ATel #1697; P. Romano, G. Cusumano (INAF-IASF Palermo), L. Sidoli, S. Vercellone(INAF-IASF Milano), E. Kuulkers (ESA/ESAC, on behalf of the INTEGRAL Galactic bulge monitoring team), J. A. Kennea(PSU), V. Mangano (INAF-IASF Palermo), H. A. Krimm (CRESST/GSFC/USRA), D. N. Burrows (PSU), N. Gehrels (GSFC)
on 4 Sep 2008; 15:17 UT
Distributed as an Instant Email Notice Request For Observations
Credential Certification: Pat Romano (romano@ifc.inaf.it)
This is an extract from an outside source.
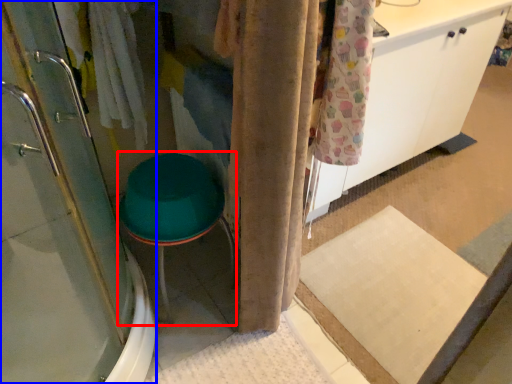 Question: Which object appears closest to the camera in this image, step stool (highlighted by a red box) or shower door (highlighted by a blue box)?

Choices:
 (A) step stool
 (B) shower door

Answer: (B)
Subjects: X-ray, Binary, Transient

Referred to by ATel #: 1929, 2463, 2820, 6227

During the monitoring of the Supergiant Fast X-ray Transient (SFXT) IGR J17544-2619 with Swift/XRT (Sidoli et al 2008a, ApJ, in press, arXiv0805.1808), we observed bright flaring activity, starting on 2008 September 4 at about 00:19:00 UT. This flare was preceded by intense activity in the previous few days as seen, e.g., in observations as part of the INTEGRAL Galactic bulge monitoring program (see ATel #1266) performed between UT 2008-08-30 00:29 to 04:11. The source was variable from pointing to pointing and reached a peak flux of about 50 mCrab (18-40 keV). The Swift/BAT did not trigger on it, so no event mode data are available.

The XRT light curve shows a peak exceeding 20 counts/s, implying a flare brighter than the one observed with Swift on March 31, at 20:53:27 UT (Sidoli et al. 2008, ATel#1454; Sidoli et al., 2008b, ApJ, in press, arXiv0808.3085).

The XRT spectrum (WT data, integration time of 217 s) can be fitted with an absorbed power law (chi2_red=1.265 for 81 dof), resulting in a photon index of 1.3+/-0.2, an absorbing column density of NH=1.8 (+0.4,-0.3)E+22 cm-2, and an average flux of ~8E-10 erg/cm2/s (2-10 keV, unabsorbed).

The fainter X-ray emission (PC data, integration time of ~630 s) shows a power law spectrum with the following parameters: NH=1.4 (+0.7 -0.5)E+22 cm-2, photon index of 0.8 (+0.4,-0.3) (chi2_red=1.394 for 21 dof) and an average flux of ~2E-10 erg/cm2/s (2-10 keV, unabsorbed).

We would like to thank the Swift Team for making these observations possible, in particular the duty scientists as well as the science planners, and the untiring work of the INTEGRAL Galactic bulge monitoring team.